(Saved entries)
────
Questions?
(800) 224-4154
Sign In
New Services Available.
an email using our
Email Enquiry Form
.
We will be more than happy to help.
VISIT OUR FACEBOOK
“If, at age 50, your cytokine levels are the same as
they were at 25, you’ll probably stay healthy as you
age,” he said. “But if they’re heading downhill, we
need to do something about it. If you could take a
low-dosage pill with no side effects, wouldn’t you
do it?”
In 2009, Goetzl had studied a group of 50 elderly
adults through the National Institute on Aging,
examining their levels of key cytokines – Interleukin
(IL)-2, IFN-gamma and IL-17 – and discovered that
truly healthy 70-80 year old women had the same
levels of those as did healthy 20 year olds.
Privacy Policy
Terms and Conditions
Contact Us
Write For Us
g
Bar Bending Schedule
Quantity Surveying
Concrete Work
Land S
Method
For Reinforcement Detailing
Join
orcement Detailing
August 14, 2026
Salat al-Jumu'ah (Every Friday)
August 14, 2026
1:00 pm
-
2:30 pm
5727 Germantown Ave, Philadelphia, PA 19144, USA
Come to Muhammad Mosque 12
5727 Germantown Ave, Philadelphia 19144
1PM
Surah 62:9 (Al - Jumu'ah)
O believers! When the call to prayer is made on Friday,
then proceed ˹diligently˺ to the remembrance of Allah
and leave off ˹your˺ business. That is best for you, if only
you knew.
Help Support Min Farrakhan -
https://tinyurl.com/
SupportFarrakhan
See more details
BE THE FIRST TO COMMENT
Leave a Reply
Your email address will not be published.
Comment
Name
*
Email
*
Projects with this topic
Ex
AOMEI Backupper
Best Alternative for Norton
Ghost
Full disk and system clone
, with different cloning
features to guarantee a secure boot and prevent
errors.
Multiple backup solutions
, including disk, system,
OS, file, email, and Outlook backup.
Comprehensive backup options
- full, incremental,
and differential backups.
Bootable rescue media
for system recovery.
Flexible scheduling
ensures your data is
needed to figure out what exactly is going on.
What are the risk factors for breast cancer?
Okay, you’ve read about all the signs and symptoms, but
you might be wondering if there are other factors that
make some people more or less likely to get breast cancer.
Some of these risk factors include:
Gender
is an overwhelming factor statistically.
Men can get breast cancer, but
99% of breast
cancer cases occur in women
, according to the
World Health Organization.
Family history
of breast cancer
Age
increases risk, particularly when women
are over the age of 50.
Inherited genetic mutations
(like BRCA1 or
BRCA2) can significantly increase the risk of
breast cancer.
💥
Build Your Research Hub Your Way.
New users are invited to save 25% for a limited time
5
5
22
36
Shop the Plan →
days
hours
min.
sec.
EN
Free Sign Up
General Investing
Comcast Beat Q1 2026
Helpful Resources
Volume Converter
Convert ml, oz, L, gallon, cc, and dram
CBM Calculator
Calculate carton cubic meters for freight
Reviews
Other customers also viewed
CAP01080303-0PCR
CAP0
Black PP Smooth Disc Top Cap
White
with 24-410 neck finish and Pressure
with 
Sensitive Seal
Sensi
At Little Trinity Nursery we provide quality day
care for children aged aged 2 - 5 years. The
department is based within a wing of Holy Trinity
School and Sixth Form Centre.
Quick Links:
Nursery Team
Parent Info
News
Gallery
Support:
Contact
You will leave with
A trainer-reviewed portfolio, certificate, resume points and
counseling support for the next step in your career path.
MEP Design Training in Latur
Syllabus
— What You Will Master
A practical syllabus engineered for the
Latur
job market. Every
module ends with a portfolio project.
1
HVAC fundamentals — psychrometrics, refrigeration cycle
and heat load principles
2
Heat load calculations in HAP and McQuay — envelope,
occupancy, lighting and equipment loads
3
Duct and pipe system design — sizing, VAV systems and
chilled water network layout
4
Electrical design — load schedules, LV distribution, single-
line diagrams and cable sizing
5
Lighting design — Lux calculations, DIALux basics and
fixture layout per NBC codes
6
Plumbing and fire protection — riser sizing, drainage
────
* [Exercise requirements] Each entry above needs to be output exactly.

* [Written answer]
Questions?
(800) 224-4154
Sign In
New Services Available.
an email using our
Email Enquiry Form
.
We will be more than happy to help.
VISIT OUR FACEBOOK
“If, at age 50, your cytokine levels are the same as
they were at 25, you’ll probably stay healthy as you
age,” he said. “But if they’re heading downhill, we
need to do something about it. If you could take a
low-dosage pill with no side effects, wouldn’t you
do it?”
In 2009, Goetzl had studied a group of 50 elderly
adults through the National Institute on Aging,
examining their levels of key cytokines – Interleukin
(IL)-2, IFN-gamma and IL-17 – and discovered that
truly healthy 70-80 year old women had the same
levels of those as did healthy 20 year olds.
Privacy Policy
Terms and Conditions
Contact Us
Write For Us
g
Bar Bending Schedule
Quantity Surveying
Concrete Work
Land S
Method
For Reinforcement Detailing
Join
orcement Detailing
August 14, 2026
Salat al-Jumu'ah (Every Friday)
August 14, 2026
1:00 pm
-
2:30 pm
5727 Germantown Ave, Philadelphia, PA 19144, USA
Come to Muhammad Mosque 12
5727 Germantown Ave, Philadelphia 19144
1PM
Surah 62:9 (Al - Jumu'ah)
O believers! When the call to prayer is made on Friday,
then proceed ˹diligently˺ to the remembrance of Allah
and leave off ˹your˺ business. That is best for you, if only
you knew.
Help Support Min Farrakhan -
https://tinyurl.com/
SupportFarrakhan
See more details
BE THE FIRST TO COMMENT
Leave a Reply
Your email address will not be published.
Comment
Name
*
Email
*
Projects with this topic
Ex
AOMEI Backupper
Best Alternative for Norton
Ghost
Full disk and system clone
, with different cloning
features to guarantee a secure boot and prevent
errors.
Multiple backup solutions
, including disk, system,
OS, file, email, and Outlook backup.
Comprehensive backup options
- full, incremental,
and differential backups.
Bootable rescue media
for system recovery.
Flexible scheduling
ensures your data is
needed to figure out what exactly is going on.
What are the risk factors for breast cancer?
Okay, you’ve read about all the signs and symptoms, but
you might be wondering if there are other factors that
make some people more or less likely to get breast cancer.
Some of these risk factors include:
Gender
is an overwhelming factor statistically.
Men can get breast cancer, but
99% of breast
cancer cases occur in women
, according to the
World Health Organization.
Family history
of breast cancer
Age
increases risk, particularly when women
are over the age of 50.
Inherited genetic mutations
(like BRCA1 or
BRCA2) can significantly increase the risk of
breast cancer.
💥
Build Your Research Hub Your Way.
New users are invited to save 25% for a limited time
5
5
22
36
Shop the Plan →
days
hours
min.
sec.
EN
Free Sign Up
General Investing
Comcast Beat Q1 2026
Helpful Resources
Volume Converter
Convert ml, oz, L, gallon, cc, and dram
CBM Calculator
Calculate carton cubic meters for freight
Reviews
Other customers also viewed
CAP01080303-0PCR
CAP0
Black PP Smooth Disc Top Cap
White
with 24-410 neck finish and Pressure
with 
Sensitive Seal
Sensi
At Little Trinity Nursery we provide quality day
care for children aged aged 2 - 5 years. The
department is based within a wing of Holy Trinity
School and Sixth Form Centre.
Quick Links:
Nursery Team
Parent Info
News
Gallery
Support:
Contact
You will leave with
A trainer-reviewed portfolio, certificate, resume points and
counseling support for the next step in your career path.
MEP Design Training in Latur
Syllabus
— What You Will Master
A practical syllabus engineered for the
Latur
job market. Every
module ends with a portfolio project.
1
HVAC fundamentals — psychrometrics, refrigeration cycle
and heat load principles
2
Heat load calculations in HAP and McQuay — envelope,
occupancy, lighting and equipment loads
3
Duct and pipe system design — sizing, VAV systems and
chilled water network layout
4
Electrical design — load schedules, LV distribution, single-
line diagrams and cable sizing
5
Lighting design — Lux calculations, DIALux basics and
fixture layout per NBC codes
6
Plumbing and fire protection — riser sizing, drainage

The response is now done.